16.9.20

Pode-se escolher entre ser e parecer? Não



«Mesmo que seja um reconhecimento de fragilidade, não há como rejeitar que a política é uma aparência. Antes que me atirem uma pedra, deixem-me reforçar: é uma aparência e tem que ser assim mesmo (é também mais do que isso, mas já lá vou). Votamos em quem identificamos, a cujo percurso, debates, discursos, e arroubos assistimos e até, nalguns casos, sobre quem lemos questionários de Proust e trivialidades avulsas. Olhamos para os partidos e para as instituições como velhos vizinhos, cujas ideias, propostas e até manias adivinhamos e medimos pelo que nos parecem. O sistema democrático, que é este que nos organiza, coloca a maioria da população no lugar do espectador e, por isso, a aparência conta, como é que não havia de contar? Se não vemos, não sabemos; se não reconhecemos, não conhecemos.

Assim sendo, a aparência tem regras e consequências, que não devem ser cruzadas. É o caso do futebol. Um dirigente partidário ou um governante não deve fazer parte de uma direção de clube ou de uma disputa eleitoral num clube, não só por estar a emprestar a sua figura pública a uma fronteira que deve ser reservada (ou, mais frequentemente, a aproveitar-se dela), como por estar a incentivar com essa transgressão uma proximidade sempre suspeita. Repare que o mesmo se deve aplicar a uma igreja. Um político pode ter preferência clubística ou religiosa, é o seu direito inquestionável, mas se tem o mandato da representação geral, não pode submetê-lo a um particularismo que pareça um favor. É bom dizer que, em vários casos, se trata aliás de um frio calculismo (já assisti a um debate de televisão entre dois adeptos de clubes diferentes, ambos deputados do CDS; ou atente-se como Ventura abusou do seu clube para se promover), noutros será puro deslumbramento e paixão. Não deixa de ser sempre errado: parece, mas parece mal.

Dir-se-á que isso tem sido banalizado e é verdade. A lista de passados jantares partidários em clubes de futebol em campanha eleitoral é cruel. A tolerância em relação a evocações religiosas por candidaturas políticas tem sido promíscua.

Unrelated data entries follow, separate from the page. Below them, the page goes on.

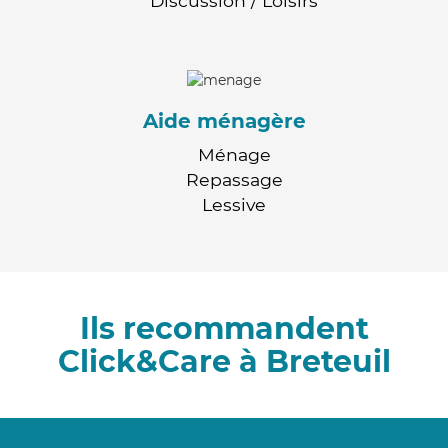
Discussion / Loisirs
Aide ménagère
Ménage
Repassage
Lessive
Ils recommandent
Click&Care à Breteuil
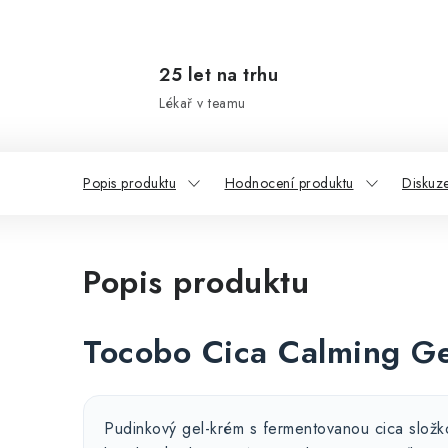
25 let na trhu
Lékař v teamu
Popis produktu
Hodnocení produktu
Diskuz
Popis produktu
Tocobo Cica Calming G
Pudinkový gel-krém s fermentovanou cica slož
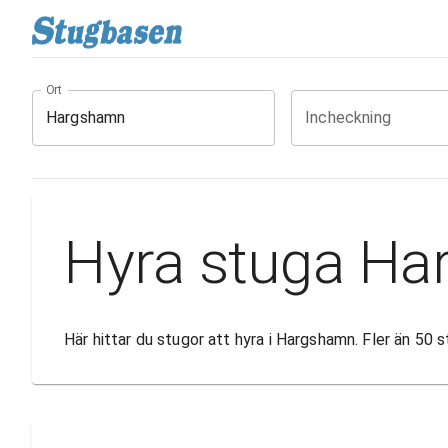
Ort
Incheckning
Hyra stuga H
Här hittar du stugor att hyra i Hargshamn. Fler än 50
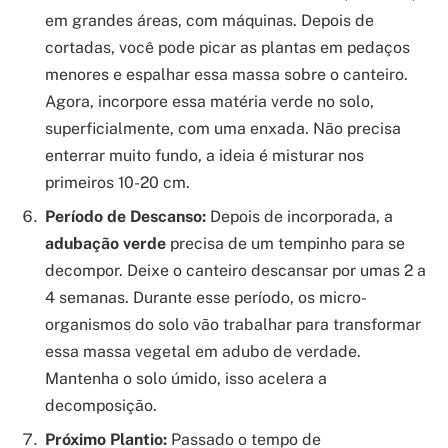
em grandes áreas, com máquinas. Depois de
cortadas, você pode picar as plantas em pedaços
menores e espalhar essa massa sobre o canteiro.
Agora, incorpore essa matéria verde no solo,
superficialmente, com uma enxada. Não precisa
enterrar muito fundo, a ideia é misturar nos
primeiros 10-20 cm.
Período de Descanso:
Depois de incorporada, a
adubação verde
precisa de um tempinho para se
decompor. Deixe o canteiro descansar por umas 2 a
4 semanas. Durante esse período, os micro-
organismos do solo vão trabalhar para transformar
essa massa vegetal em adubo de verdade.
Mantenha o solo úmido, isso acelera a
decomposição.
Próximo Plantio:
Passado o tempo de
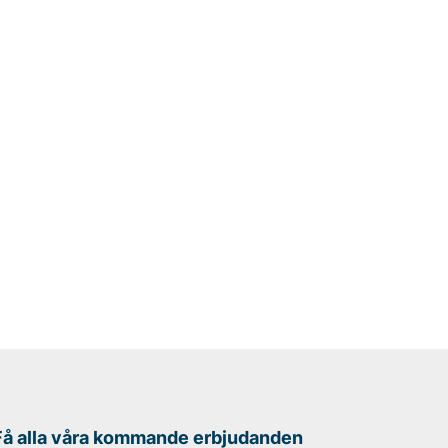
Få alla våra kommande erbjudanden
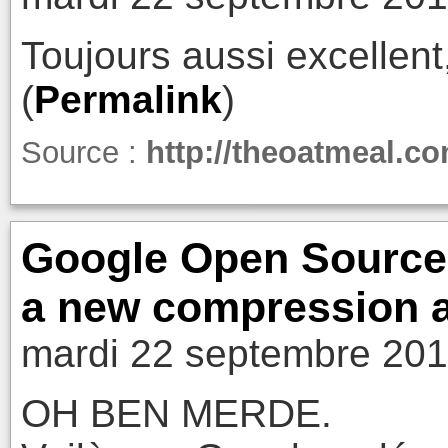
Toujours aussi excellen
(
Permalink
)
Source :
http://theoatmeal.c
Google Open Source B
a new compression al
mardi 22 septembre 201
OH BEN MERDE.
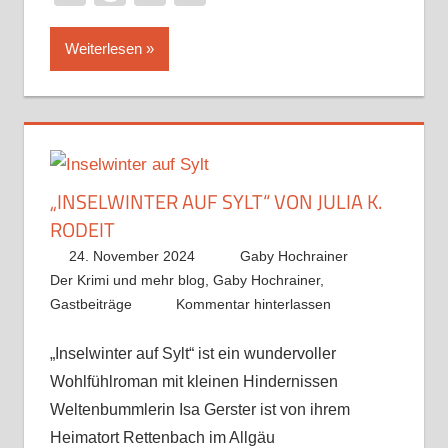
Weiterlesen
„INSELWINTER AUF SYLT“ VON JULIA K.
RODEIT
24. November 2024
Gaby Hochrainer
Der Krimi und mehr blog
,
Gaby Hochrainer
,
Gastbeiträge
Kommentar hinterlassen
„Inselwinter auf Sylt“ ist ein wundervoller
Wohlfühlroman mit kleinen Hindernissen
Weltenbummlerin Isa Gerster ist von ihrem
Heimatort Rettenbach im Allgäu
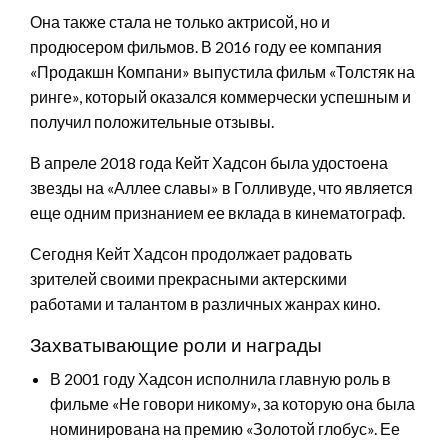
Она также стала не только актрисой, но и
продюсером фильмов. В 2016 году ее компания
«Продакшн Компани» выпустила фильм «Толстяк на
ринге», который оказался коммерчески успешным и
получил положительные отзывы.
В апреле 2018 года Кейт Хадсон была удостоена
звезды на «Аллее славы» в Голливуде, что является
еще одним признанием ее вклада в кинематограф.
Сегодня Кейт Хадсон продолжает радовать
зрителей своими прекрасными актерскими
работами и талантом в различных жанрах кино.
Захватывающие роли и награды
В 2001 году Хадсон исполнила главную роль в
фильме «Не говори никому», за которую она была
номинирована на премию «Золотой глобус». Ее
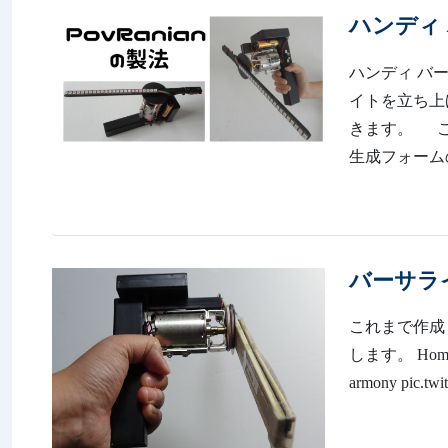
ハンディ 
ハンディ バー
イトを立ち上
きます。 ここ
生成フォームの使
バーサラ
これまで作成
します。 Hom
armony pic.t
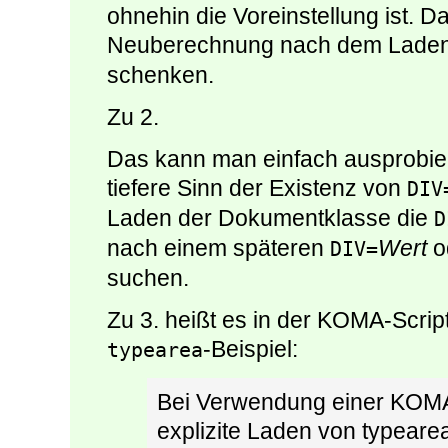
ohnehin die Voreinstellung ist. 
Neuberechnung nach dem Lade
schenken.
Zu 2.
Das kann man einfach ausprobiere
tiefere Sinn der Existenz von
DIV
Laden der Dokumentklasse die
D
nach einem späteren
Wert
o
DIV=
suchen.
Zu 3. heißt es in der KOMA-Scrip
-Beispiel:
typearea
Bei Verwendung einer KOMA-
explizite Laden von typearea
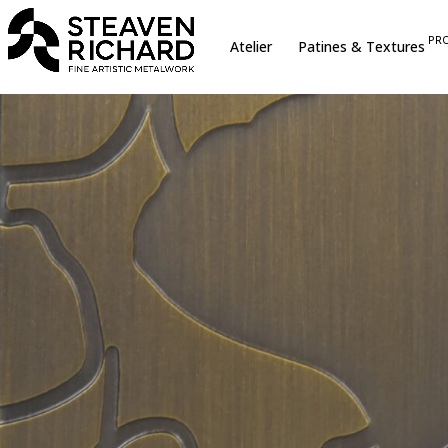
erche sur le site
PR
Atelier
Patines & Textures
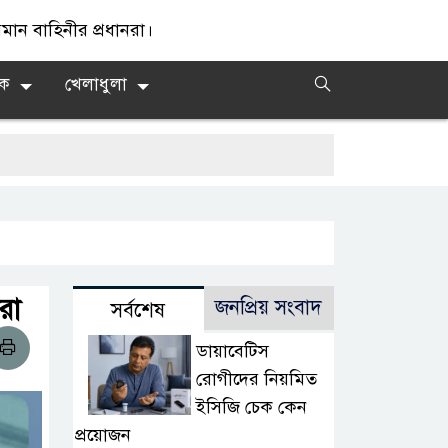
ান বাহিনীর প্রধানরা।
িক
খেলাধুলা
রা
জনপ্রিয় সংবাদ
সর্বশেষ
ডায়াবেটিস
রোগীদের নিয়মিত
ইসিজি চেক কেন
প্রয়োজন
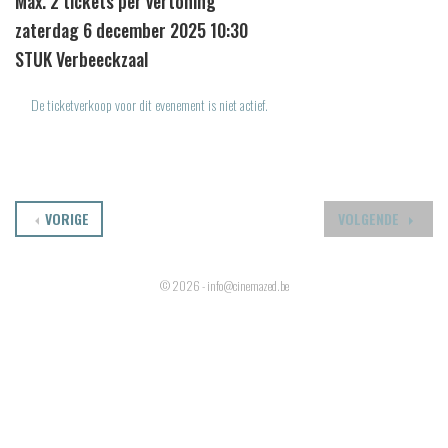
Max. 2 tickets per vertoning
zaterdag 6 december 2025 10:30
STUK Verbeeckzaal
De ticketverkoop voor dit evenement is niet actief.
VORIGE
VOLGENDE
© 2026 - info@cinemazed.be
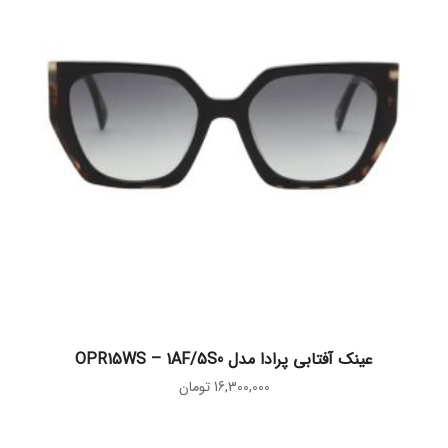
افزودن به سبد خرید
عینک آفتابی پرادا مدل OPR15WS – 1AF/5S0
16,300,000
تومان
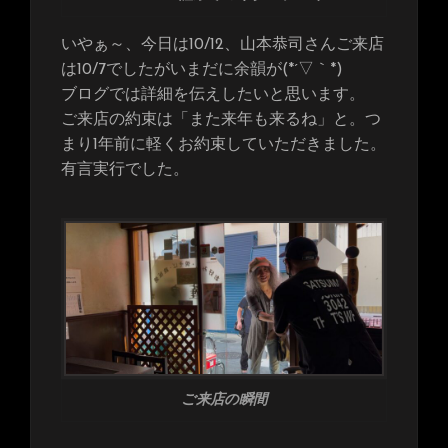
ん！)
いやぁ～、今日は10/12、山本恭司さんご来店
は10/7でしたがいまだに余韻が(*´▽｀*)
ブログでは詳細を伝えしたいと思います。
ご来店の約束は「また来年も来るね」と。つ
まり1年前に軽くお約束していただきました。
有言実行でした。
ご来店の瞬間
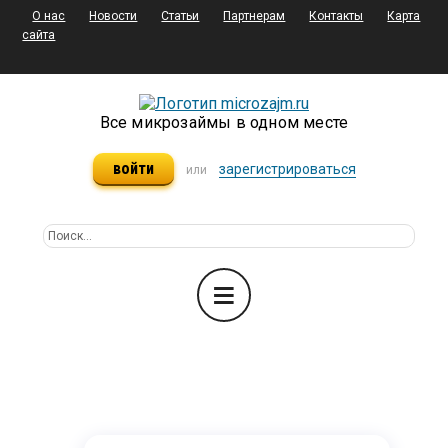
О нас
Новости
Статьи
Партнерам
Контакты
Карта
сайта
Все микрозаймы в одном месте
войти
зарегистрироваться
или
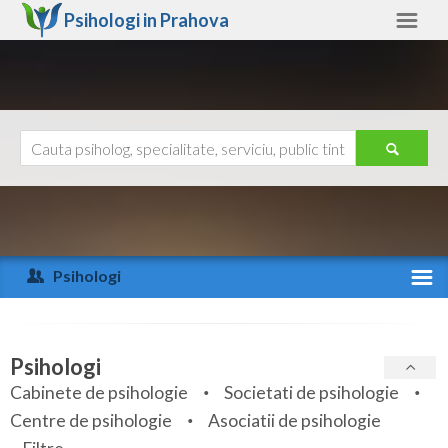
Psihologi in
Prahova
Prahova
Alte judete
Ajutor
Contact
Alba
Arad
Psihologi
Arges
Activitate recenta
Bacau
Specialitati
Psihologi
Bihor
Cabinete de psihologie
Societati de psihologie
Servicii
Centre de psihologie
Asociatii de psihologie
Bistrita-Nasaud
Articole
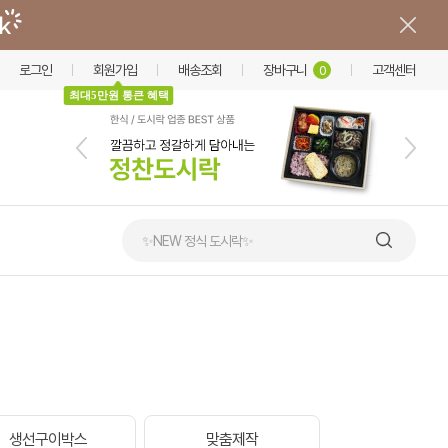
로그인
회원가입
배송조회
장바구니
고객센터
0
최대5만원 통큰 혜택
✨NEW 정식 도시락✨
생선구이박스
맞춤제작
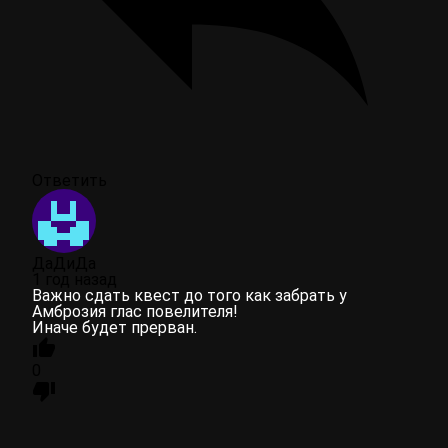
Ответить
ДаДиДа
1 год назад
Важно сдать квест до того как забрать у
Амброзия глас повелителя!
Иначе будет прерван.
0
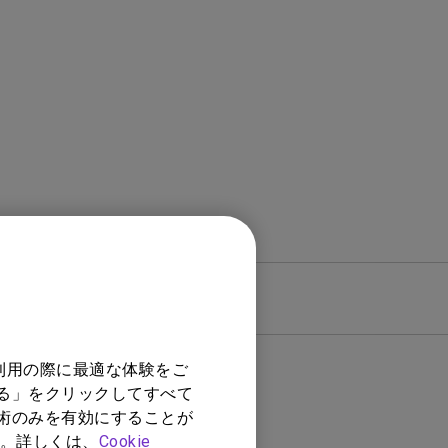
モニター新品再生品
照明製品新品再生品
保証
利用の際に最適な体験をご
する」をクリックしてすべて
技術のみを有効にすることが
。詳しくは、
Cookie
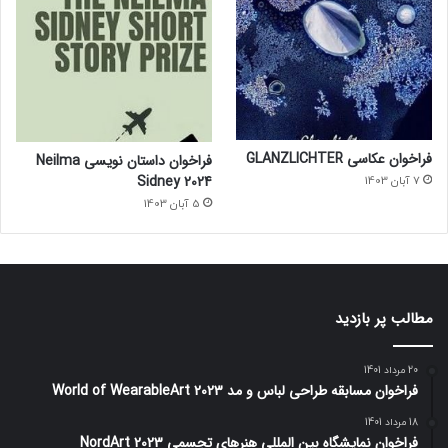
فراخوان عکاسی GLANZLICHTER
فراخوان داستان نویسی Neilma
Sidney 2024
7 آبان 1403
5 آبان 1403
مطالب پر بازدید
20 مرداد 1401
فراخوان مسابقه طراحی لباس و مد World of WearableArt 2023
18 مرداد 1401
فراخوان نمایشگاه بین المللی هنرهای تجسمی NordArt 2023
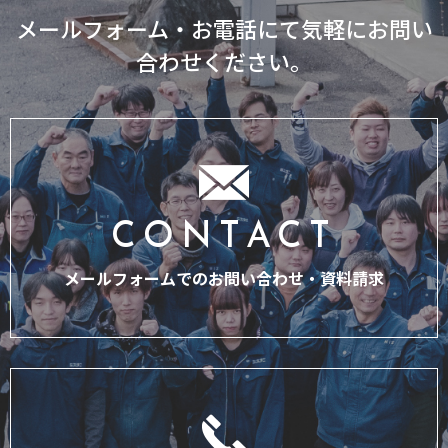
メールフォーム・お電話にて気軽にお問い
合わせください。
CONTACT
メールフォームでのお問い合わせ・
資料請求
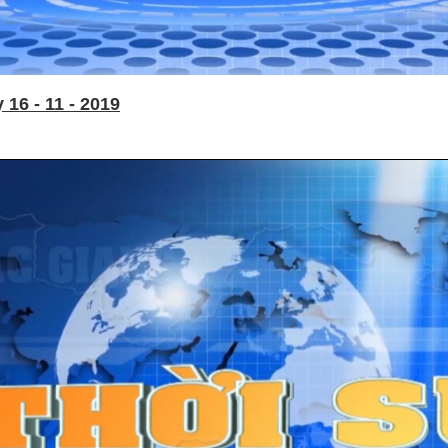
16 - 11 - 2019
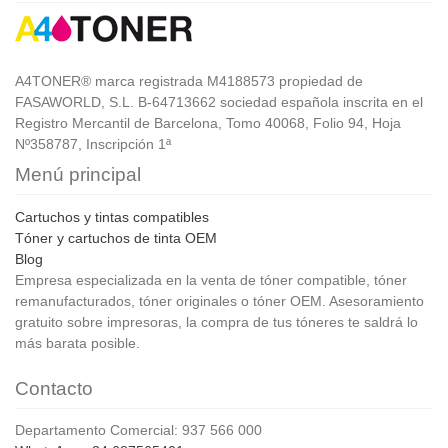
A4TONER® marca registrada M4188573 propiedad de
FASAWORLD, S.L. B-64713662 sociedad española inscrita en el
Registro Mercantil de Barcelona, Tomo 40068, Folio 94, Hoja
Nº358787, Inscripción 1ª
Menú principal
Cartuchos y tintas compatibles
Tóner y cartuchos de tinta OEM
Blog
Empresa especializada en la venta de tóner compatible, tóner
remanufacturados, tóner originales o tóner OEM. Asesoramiento
gratuito sobre impresoras, la compra de tus tóneres te saldrá lo
más barata posible.
Contacto
Departamento Comercial: 937 566 000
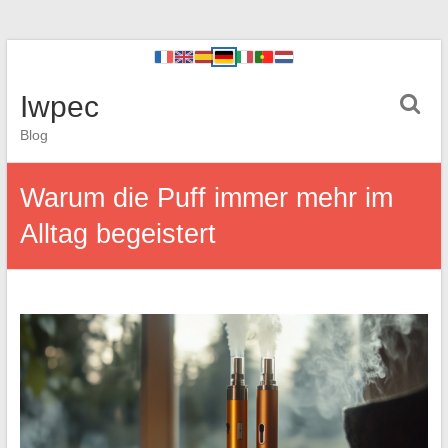
Iwpec
Blog
Warum die Puff immer mehr im
Alltag begeistert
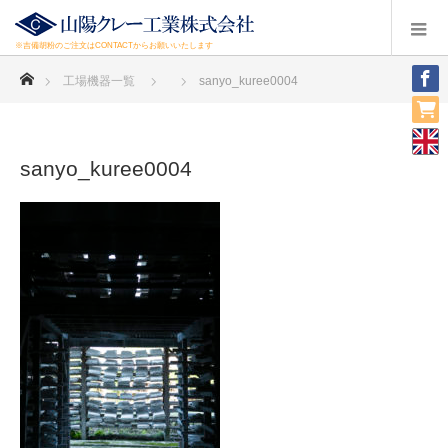
※吉備胡粉のご注文はCONTACTからお願いいたします
ホーム
工場機器一覧
sanyo_kuree0004
sanyo_kuree0004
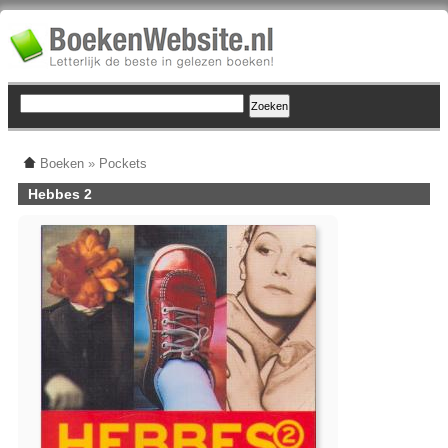
Boeken
»
Pockets
Hebbes 2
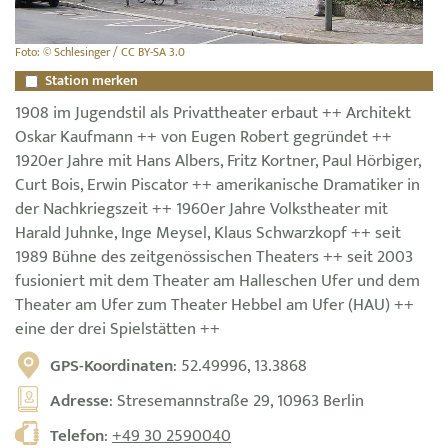
Foto: © Schlesinger / CC BY-SA 3.0
Station merken
1908 im Jugendstil als Privattheater erbaut ++ Architekt
Oskar Kaufmann ++ von Eugen Robert gegründet ++
1920er Jahre mit Hans Albers, Fritz Kortner, Paul Hörbiger,
Curt Bois, Erwin Piscator ++ amerikanische Dramatiker in
der Nachkriegszeit ++ 1960er Jahre Volkstheater mit
Harald Juhnke, Inge Meysel, Klaus Schwarzkopf ++ seit
1989 Bühne des zeitgenössischen Theaters ++ seit 2003
fusioniert mit dem Theater am Halleschen Ufer und dem
Theater am Ufer zum Theater Hebbel am Ufer (HAU) ++
eine der drei Spielstätten ++
GPS-Koordinaten
: 52.49996, 13.3868
Adresse
: Stresemannstraße 29, 10963 Berlin
Telefon
:
+49 30 2590040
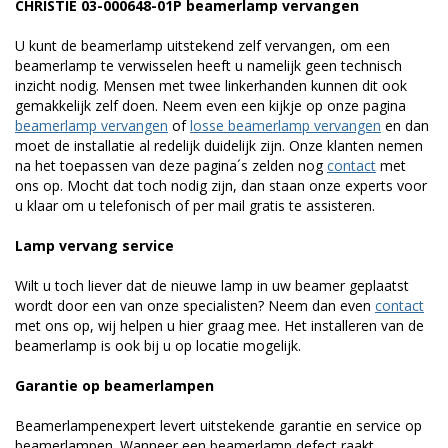
CHRISTIE 03-000648-01P beamerlamp vervangen
U kunt de beamerlamp uitstekend zelf vervangen, om een
beamerlamp te verwisselen heeft u namelijk geen technisch
inzicht nodig. Mensen met twee linkerhanden kunnen dit ook
gemakkelijk zelf doen. Neem even een kijkje op onze pagina
beamerlamp vervangen
of
losse beamerlamp vervangen
en dan
moet de installatie al redelijk duidelijk zijn. Onze klanten nemen
na het toepassen van deze pagina´s zelden nog
contact
met
ons op. Mocht dat toch nodig zijn, dan staan onze experts voor
u klaar om u telefonisch of per mail gratis te assisteren.
Lamp vervang service
Wilt u toch liever dat de nieuwe lamp in uw beamer geplaatst
wordt door een van onze specialisten? Neem dan even
contact
met ons op, wij helpen u hier graag mee. Het installeren van de
beamerlamp is ook bij u op locatie mogelijk.
Garantie op beamerlampen
Beamerlampenexpert levert uitstekende garantie en service op
beamerlampen. Wanneer een beamerlamp defect raakt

Há por isso alguma ingenuidade quando o presidente da Câmara de Lisboa se espanta por só agora ser questionado por um apoio a Vieira que se repete (mas só agora se sabe que as empresas de Vieira provocaram um rombo de 225 milhões e a procissão vai no adro), ou quando o primeiro-ministro se amofina com a invasão do seu território, que diz privado. A privacidade, cuja defesa é uma essência da democracia, incluindo a da preferência clubística ou religiosa ou outra qualquer, deixa de poder ser invocada quando se participa numa lista de apoios que foi definida para ser pública. E o problema é que eles são medidos em cada momento pela aparência, foi o contrato que aceitaram ao candidatarem-se a governar-nos.

Argumentar-se-á que o governante de aparência mais austera e distanciada dos clubes pode ser, na sombra, o que mais promove algum interesse obscuro. Ou seja, não parece mas é. Ora, esse argumento não solicita a dissolução da precaução a respeito das regras de comportamento que evitem a sobreposição entre o interesse geral e a sua instrumentalização para um clube de futebol. Pelo contrário, reforça-as. Se vários governos permitiram regras fiscais duvidosas, fecharam os olhos a contas suspeitas, permitiram a lavagem de dinheiro e outras tropelias no futebol, se câmaras municipais se acotovelaram para oferecer benesses, ou seja, se são, mesmo quando não o parecem, os casos exigem a mesma reprovação.

Assim, a política não pode parecer conivente com interesses clubísticos, ou outros. E também não o pode ser. Já agora, porque o futebol, ou qualquer desporto, vale por ser popular, por ser para toda a gente e, por isso, deveria ser território proibido para a ganância de dirigentes ou o aproveitamento de governantes. Não se pode escolher entre ser e parecer. Tem que se parecer o que se é e ser o que se parece.